- **WHAT IS BEING ASKED**
Scan the material for the word "column", then return every line where it appears.
=== MATERIAL PROVIDED ===
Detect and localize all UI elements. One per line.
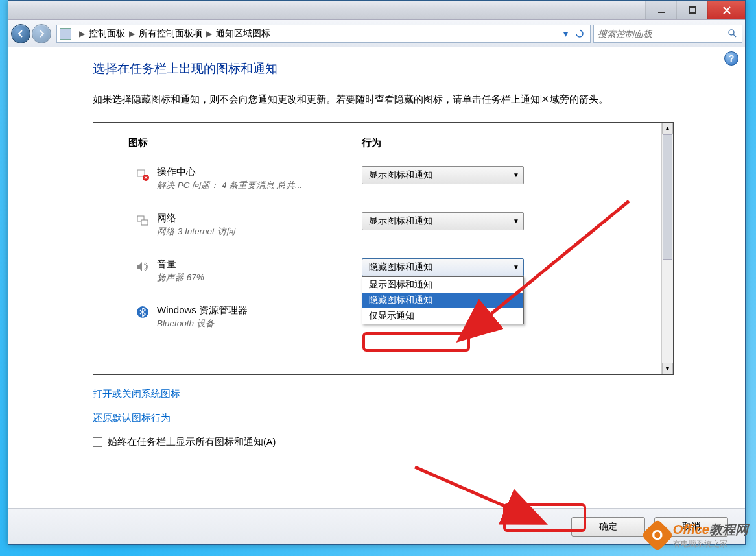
- titlebar: [8, 1, 745, 20]
- action-center-icon: [128, 166, 157, 182]
- column-header-behaviors: 行为: [362, 137, 638, 149]
- breadcrumb[interactable]: ▶ 控制面板 ▶ 所有控制面板项 ▶ 通知区域图标 ▾: [56, 25, 591, 43]
- breadcrumb-item[interactable]: 通知区域图标: [216, 28, 270, 40]
- dropdown-option[interactable]: 仅显示通知: [362, 308, 523, 324]
- svg-rect-5: [141, 220, 148, 225]
- chevron-down-icon: ▼: [513, 171, 519, 178]
- svg-rect-1: [689, 7, 696, 13]
- search-box[interactable]: [593, 25, 742, 43]
- watermark-badge-icon: O: [641, 519, 674, 552]
- help-icon[interactable]: ?: [724, 51, 738, 66]
- page-title: 选择在任务栏上出现的图标和通知: [93, 60, 674, 77]
- scroll-down-button[interactable]: ▼: [662, 363, 673, 374]
- scrollbar[interactable]: ▲ ▼: [661, 123, 673, 374]
- location-icon: [60, 28, 71, 40]
- row-subtitle: 网络 3 Internet 访问: [157, 226, 362, 237]
- maximize-button[interactable]: [676, 1, 707, 19]
- behavior-dropdown[interactable]: 显示图标和通知 ▼: [362, 212, 524, 230]
- network-icon: [128, 212, 157, 228]
- always-show-checkbox[interactable]: [93, 437, 102, 447]
- breadcrumb-item[interactable]: 所有控制面板项: [139, 28, 202, 40]
- scroll-up-button[interactable]: ▲: [662, 123, 673, 134]
- row-subtitle: 扬声器 67%: [157, 272, 362, 284]
- column-header-icons: 图标: [128, 137, 362, 149]
- search-input[interactable]: [598, 29, 721, 39]
- bluetooth-icon: [128, 304, 157, 319]
- chevron-right-icon: ▶: [129, 29, 135, 38]
- row-title: 音量: [157, 258, 362, 271]
- refresh-button[interactable]: [571, 25, 587, 42]
- chevron-down-icon: ▼: [513, 263, 519, 271]
- table-row: 操作中心 解决 PC 问题： 4 条重要消息 总共... 显示图标和通知 ▼: [128, 166, 638, 191]
- chevron-right-icon: ▶: [79, 29, 85, 38]
- dropdown-option[interactable]: 显示图标和通知: [362, 277, 523, 293]
- svg-rect-0: [658, 12, 665, 13]
- checkbox-label: 始终在任务栏上显示所有图标和通知(A): [108, 436, 276, 448]
- restore-defaults-link[interactable]: 还原默认图标行为: [93, 412, 674, 424]
- content-area: ? 选择在任务栏上出现的图标和通知 如果选择隐藏图标和通知，则不会向您通知更改和…: [8, 47, 745, 505]
- breadcrumb-item[interactable]: 控制面板: [89, 28, 125, 40]
- address-bar: ▶ 控制面板 ▶ 所有控制面板项 ▶ 通知区域图标 ▾: [8, 20, 745, 47]
- ok-button[interactable]: 确定: [571, 517, 645, 537]
- row-title: 操作中心: [157, 166, 362, 178]
- table-row: 音量 扬声器 67% 隐藏图标和通知 ▼ 显示图标和通知 隐藏图标和通知 仅显示…: [128, 258, 638, 284]
- row-title: 网络: [157, 212, 362, 224]
- back-button[interactable]: [11, 24, 30, 43]
- icon-table: 图标 行为 操作中心 解决 PC 问题： 4 条重要消息 总共... 显示图标和…: [93, 122, 674, 375]
- close-button[interactable]: [707, 1, 745, 19]
- dropdown-list: 显示图标和通知 隐藏图标和通知 仅显示通知: [362, 276, 524, 324]
- dropdown-arrow-icon[interactable]: ▾: [563, 29, 568, 39]
- row-subtitle: Bluetooth 设备: [157, 318, 362, 330]
- page-description: 如果选择隐藏图标和通知，则不会向您通知更改和更新。若要随时查看隐藏的图标，请单击…: [93, 91, 674, 108]
- control-panel-window: ▶ 控制面板 ▶ 所有控制面板项 ▶ 通知区域图标 ▾ ? 选择在任务栏上出现的…: [8, 0, 746, 545]
- scroll-thumb[interactable]: [663, 134, 672, 260]
- svg-point-2: [729, 30, 734, 35]
- volume-icon: [128, 258, 157, 274]
- minimize-button[interactable]: [645, 1, 676, 19]
- row-title: Windows 资源管理器: [157, 304, 362, 317]
- dropdown-option[interactable]: 隐藏图标和通知: [362, 293, 523, 308]
- chevron-down-icon: ▼: [513, 217, 519, 224]
- toggle-system-icons-link[interactable]: 打开或关闭系统图标: [93, 388, 674, 400]
- chevron-right-icon: ▶: [206, 29, 212, 38]
- table-row: 网络 网络 3 Internet 访问 显示图标和通知 ▼: [128, 212, 638, 237]
- forward-button[interactable]: [32, 24, 51, 43]
- behavior-dropdown[interactable]: 隐藏图标和通知 ▼: [362, 258, 524, 276]
- row-subtitle: 解决 PC 问题： 4 条重要消息 总共...: [157, 180, 362, 191]
- behavior-dropdown[interactable]: 显示图标和通知 ▼: [362, 166, 524, 184]
- search-icon: [727, 29, 738, 39]
- dialog-footer: 确定 取消: [8, 508, 745, 544]
- watermark: O Office教程网 有电脑系统之家: [646, 521, 748, 550]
===
- **OUTPUT**
- column-header-behaviors: 行为: [362, 137, 638, 149]
- column-header-icons: 图标: [128, 137, 362, 149]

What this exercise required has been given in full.